-- Opening Marker --

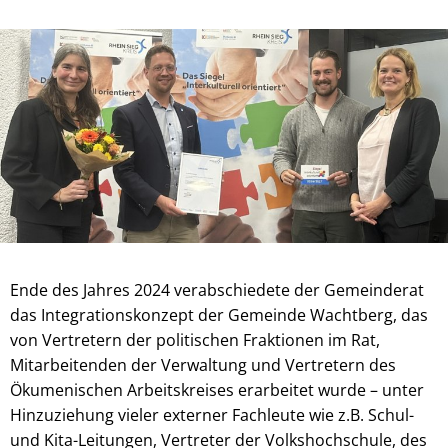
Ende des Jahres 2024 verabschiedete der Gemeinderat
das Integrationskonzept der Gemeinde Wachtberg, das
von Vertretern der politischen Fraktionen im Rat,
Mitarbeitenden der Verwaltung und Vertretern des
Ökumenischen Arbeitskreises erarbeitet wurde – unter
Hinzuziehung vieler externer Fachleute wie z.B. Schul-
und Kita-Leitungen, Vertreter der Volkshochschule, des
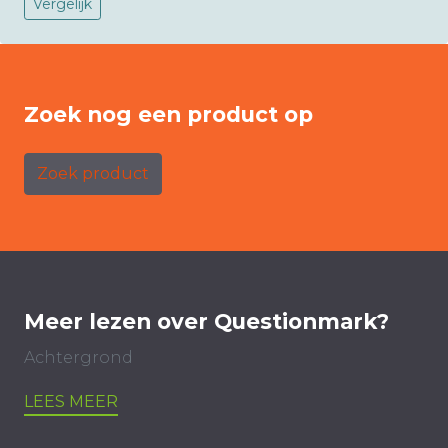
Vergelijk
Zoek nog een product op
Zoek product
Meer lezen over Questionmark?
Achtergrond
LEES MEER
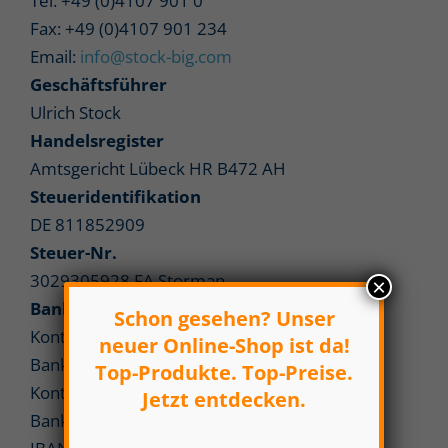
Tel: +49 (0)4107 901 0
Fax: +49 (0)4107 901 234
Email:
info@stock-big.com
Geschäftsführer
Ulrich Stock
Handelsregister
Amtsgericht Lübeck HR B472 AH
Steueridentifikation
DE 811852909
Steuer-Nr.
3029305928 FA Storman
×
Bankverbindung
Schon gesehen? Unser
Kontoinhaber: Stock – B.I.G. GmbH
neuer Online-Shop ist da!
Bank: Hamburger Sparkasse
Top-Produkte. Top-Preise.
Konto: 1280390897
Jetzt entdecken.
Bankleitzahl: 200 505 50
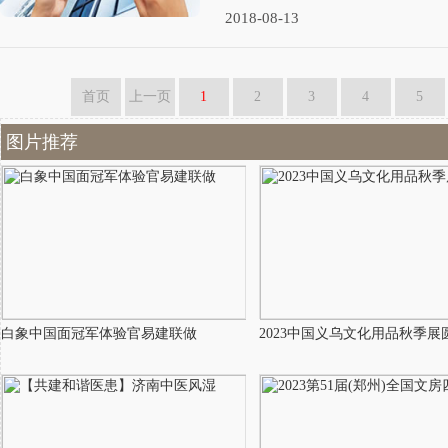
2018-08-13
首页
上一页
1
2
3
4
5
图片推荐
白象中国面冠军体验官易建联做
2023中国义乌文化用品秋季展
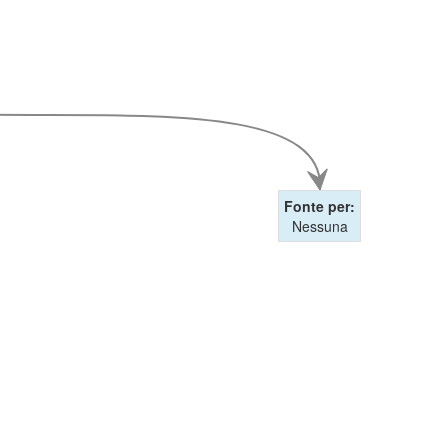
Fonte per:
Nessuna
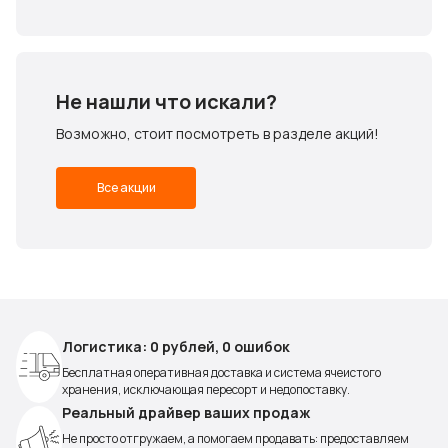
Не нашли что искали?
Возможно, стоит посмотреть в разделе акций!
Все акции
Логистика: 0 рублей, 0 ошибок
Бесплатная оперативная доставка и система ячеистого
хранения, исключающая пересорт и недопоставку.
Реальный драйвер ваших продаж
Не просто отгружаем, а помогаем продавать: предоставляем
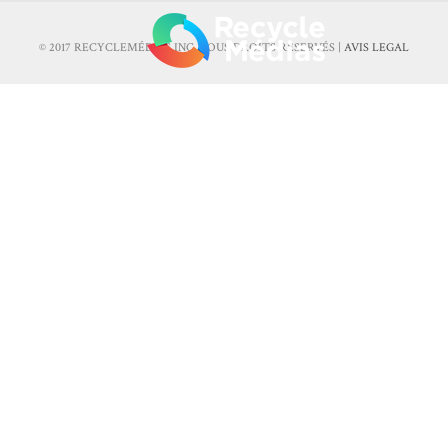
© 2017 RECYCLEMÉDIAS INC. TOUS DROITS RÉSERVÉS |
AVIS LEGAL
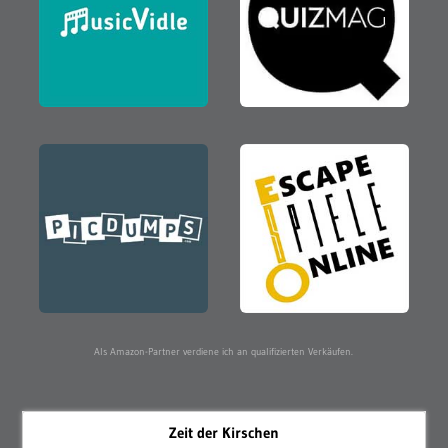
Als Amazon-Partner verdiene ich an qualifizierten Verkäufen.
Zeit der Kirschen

-- Closing Marker --

BRIEF:
Count the lines of these entries that hold the string "Vertretern", and give only that number.

EXERCISE ANSWER:
2